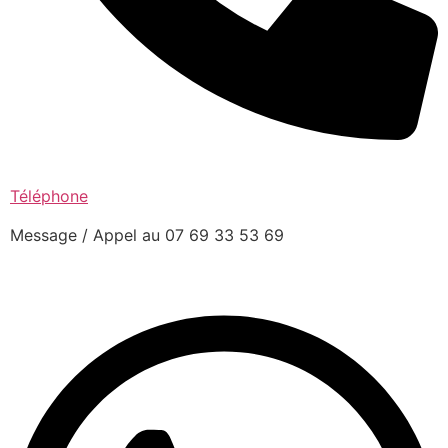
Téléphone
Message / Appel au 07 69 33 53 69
###
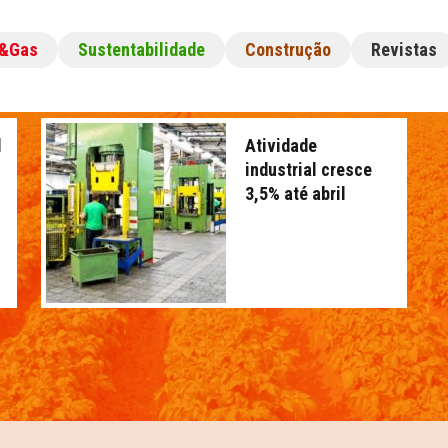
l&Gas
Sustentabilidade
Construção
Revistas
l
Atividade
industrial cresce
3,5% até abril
###
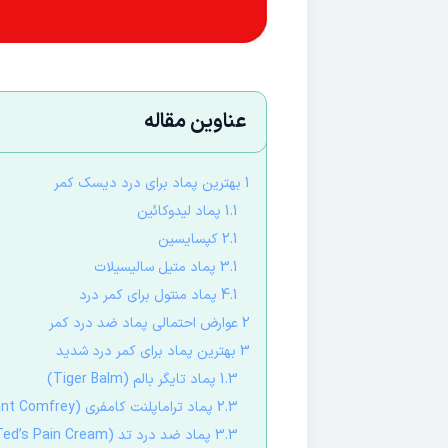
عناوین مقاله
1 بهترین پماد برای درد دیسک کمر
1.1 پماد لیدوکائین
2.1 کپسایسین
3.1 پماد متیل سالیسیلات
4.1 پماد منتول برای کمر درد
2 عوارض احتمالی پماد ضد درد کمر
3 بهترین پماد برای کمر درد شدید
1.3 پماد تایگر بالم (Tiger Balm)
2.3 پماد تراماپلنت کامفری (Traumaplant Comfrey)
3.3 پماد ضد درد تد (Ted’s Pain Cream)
###
» **Instructions to follow**: Transcribe, exactly and without additions, the lines of the records above, beginning with the line that contains "3.1 پماد متیل سالیسیلات" and ending with the line that contains "3.3 پماد ضد درد تد (Ted’s Pain Cream)", both included.

» **Response to the exercise**:
3.1 پماد متیل سالیسیلات
4.1 پماد منتول برای کمر درد
2 عوارض احتمالی پماد ضد درد کمر
3 بهترین پماد برای کمر درد شدید
1.3 پماد تایگر بالم (Tiger Balm)
2.3 پماد تراماپلنت کامفری (Traumaplant Comfrey)
3.3 پماد ضد درد تد (Ted’s Pain Cream)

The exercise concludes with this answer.